> [WHAT YOU NEED TO DO]
All lines from the one with "Погибших защитников Донецкого" through the close of the records below are to be set down exactly, and no others.

> [MATERIALS PROVIDED]
****
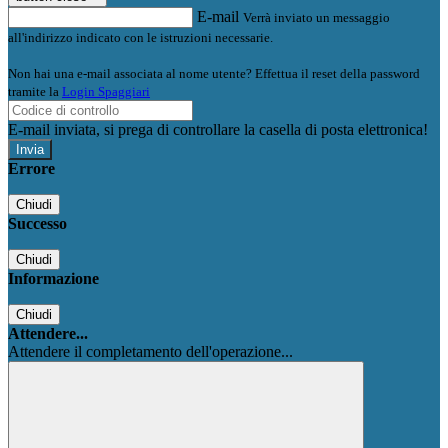
E-mail
Verrà inviato un messaggio
all'indirizzo indicato con le istruzioni necessarie.
Non hai una e-mail associata al nome utente? Effettua il reset della password
tramite la
Login Spaggiari
E-mail inviata, si prega di controllare la casella di posta elettronica!
Errore
Chiudi
Successo
Chiudi
Informazione
Chiudi
Attendere...
Attendere il completamento dell'operazione...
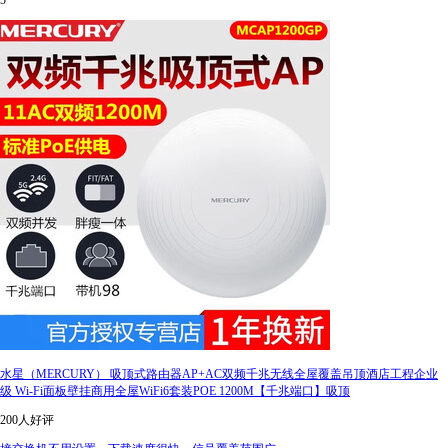
5
水星（MERCURY） 吸顶式路由器AP+AC双频千兆无线全屋覆盖吊顶酒店工程企业
级 Wi-Fi面板壁挂商用全屋WiFi6套装POE 1200M【千兆端口】吸顶
200人好评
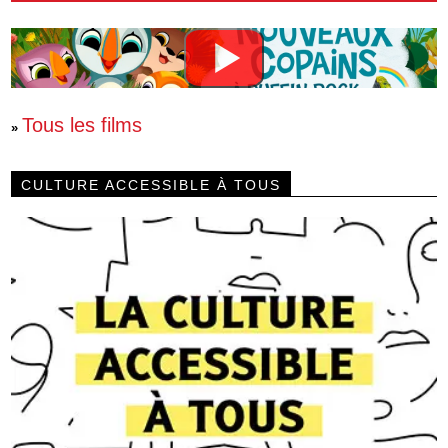
Tous les films
»
CULTURE ACCESSIBLE À TOUS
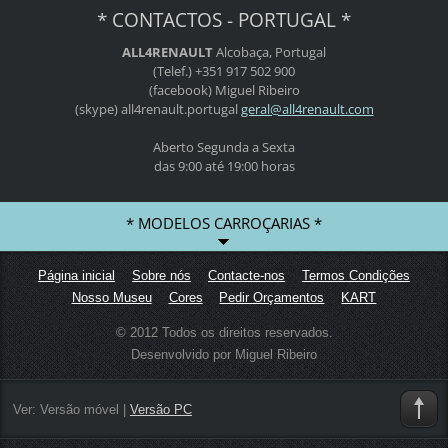
* CONTACTOS - PORTUGAL *
ALL4RENAULT
Alcobaça, Portugal
(Telef.) +351 917 502 900
(facebook) Miguel Ribeiro
(skype) all4renault.portugal
geral@al
l4renaul
t.com
Aberto Segunda a Sexta
das 9:00 até 19:00 horas
* MODELOS CARROÇARIAS *
Página inicial
Sobre nós
Contacte-nos
Termos Condições
Nosso Museu
Cores
Pedir Orçamentos
KART
© 2012 Todos os direitos reservados.
Desenvolvido por Miguel Ribeiro
Ver:
Versão móvel
|
Versão PC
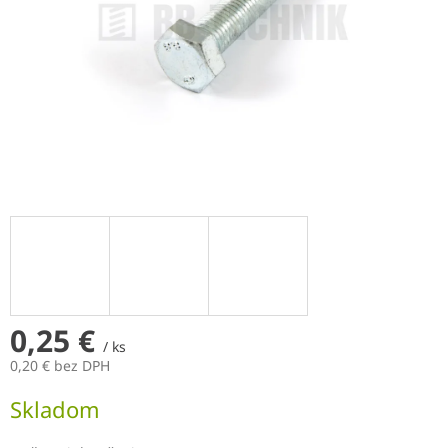
0,25 €
/ ks
0,20 € bez DPH
Jednotková
Skladom
cena:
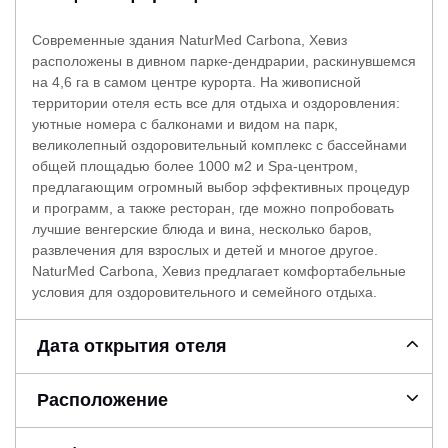
Современные здания NaturMed Carbona, Хевиз
расположены в дивном парке-дендрарии, раскинувшемся
на 4,6 га в самом центре курорта. На живописной
территории отеля есть все для отдыха и оздоровления:
уютные номера с балконами и видом на парк,
великолепный оздоровительный комплекс с бассейнами
общей площадью более 1000 м2 и Spa-центром,
предлагающим огромный выбор эффективных процедур
и программ, а также ресторан, где можно попробовать
лучшие венгерские блюда и вина, несколько баров,
развлечения для взрослых и детей и многое другое.
NaturMed Carbona, Хевиз предлагает комфортабельные
условия для оздоровительного и семейного отдыха.
Дата открытия отеля
Расположение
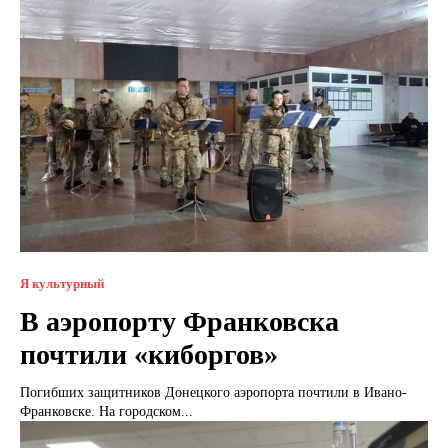
Я культурный
В аэропорту Франковска
почтили «киборгов»
Погибших защитников Донецкого аэропорта почтили в Ивано-
Франковске. На городском...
****
> [RESPONSE AREA]
Погибших защитников Донецкого аэропорта почтили в Ивано-
Франковске. На городском...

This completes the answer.